300000/300000 [==============================] - 7s 25us/step
[0.032485380109701076, 0.9895766666666667]

That is quite good. Considering the amount of data we had, this is a good accuracy. But, this test is not enough. Very high accuracy could mean overfitting as well. So we must check it with the test data.

10000/10000 [==============================] - 0s 28us/step
[0.062173529548419176, 0.9834]

One can notice that the accuracy is slightly less in the test data. This means slight overfitting. But that is not so bad. So we can live with it for now. In a real life example, depending upon the requirement, one could try to tweak the model shape and other hyperparameters to get better results.


That may not give us all the confidence we need. We can manually check a few samples to see how our model has performed.

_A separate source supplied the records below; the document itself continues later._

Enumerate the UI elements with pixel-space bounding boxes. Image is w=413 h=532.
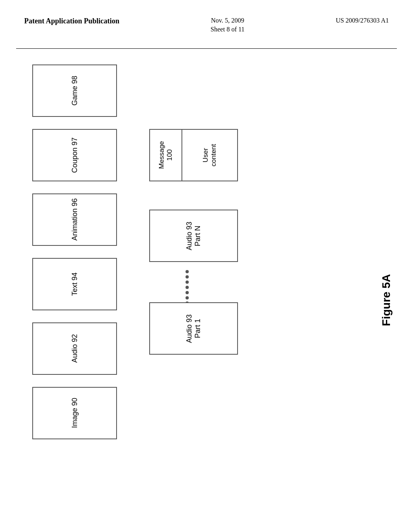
dot-1 [186, 270, 189, 273]
audio93-1-box: Audio 93 Part 1 [149, 302, 238, 355]
game-box: Game 98 [32, 64, 117, 117]
dots-separator [186, 270, 189, 305]
figure-label: Figure 5A [380, 274, 393, 326]
animation-label: Animation 96 [71, 194, 79, 245]
page-container: Patent Application Publication Nov. 5, 2… [0, 0, 413, 532]
coupon-box: Coupon 97 [32, 129, 117, 181]
sheet-text: Sheet 8 of 11 [211, 26, 244, 33]
animation-box: Animation 96 [32, 193, 117, 246]
audio93-1-label: Audio 93 Part 1 [185, 303, 202, 354]
coupon-label: Coupon 97 [71, 133, 79, 177]
image-label: Image 90 [71, 394, 79, 432]
text-box: Text 94 [32, 258, 117, 310]
dot-2 [186, 275, 189, 278]
message-left-part: Message 100 [150, 130, 182, 181]
text-label: Text 94 [71, 268, 79, 300]
publication-number: US 2009/276303 A1 [336, 16, 389, 25]
user-content-label: User content [202, 136, 218, 175]
message-right-part: User content [182, 130, 237, 181]
header-divider [16, 48, 397, 49]
message-box: Message 100 User content [149, 129, 238, 181]
dot-4 [186, 286, 189, 289]
audio93n-label: Audio 93 Part N [185, 210, 202, 261]
game-label: Game 98 [71, 72, 79, 110]
audio92-box: Audio 92 [32, 322, 117, 375]
publication-date: Nov. 5, 2009 Sheet 8 of 11 [211, 16, 244, 34]
dot-5 [186, 291, 189, 294]
page-header: Patent Application Publication Nov. 5, 2… [0, 0, 413, 42]
audio93n-box: Audio 93 Part N [149, 210, 238, 262]
publication-title: Patent Application Publication [24, 16, 119, 26]
dot-3 [186, 281, 189, 284]
dot-6 [186, 296, 189, 299]
diagram-area: Game 98 Coupon 97 Animation 96 Text 94 A… [0, 52, 413, 532]
message-label: Message 100 [158, 136, 174, 175]
image-box: Image 90 [32, 387, 117, 439]
date-text: Nov. 5, 2009 [211, 17, 244, 24]
audio92-label: Audio 92 [71, 330, 79, 367]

First, create the prediction for all the test images.

prediction = model.predict(test_images)

Now, prediction is an array with output for all the images in the test set.

array([4.2578703e-14, 3.1028571e-13, 8.5658702e-10, 9.5759439e-08,
        1.0654272e-18, 2.6685609e-10, 7.1893772e-19, 9.9999988e-01,
        1.4853034e-10, 1.4370636e-08], dtype=float32)

We can see that each element in this set is an array of 10 - that shows the probability that the input image belongs to a given label. When we check for the zeroth element in the prediction set, we can see that the probability for all the elements is very low except for the element 7 - that is almost 1. Hence, for the image 0, one would predict 7.

Let us now see what the test image looks like. Before that, we need to reshape the images array (remember we had made a single dimensional array for building the model?

prediction_images = test_images.reshape(10000,28,28)

Now let us check the zeroth element


This is 7 indeed!

Having one correct answer is certainly not enough to verify the accuracy of the model. But, one point that we can check at this point is the values in the prediction[0] array. The value in element 7 is far more than the other values. That means, the model is absolutely certain about the outcome. There is no doubt or confusion. This is an important symptom of a good model.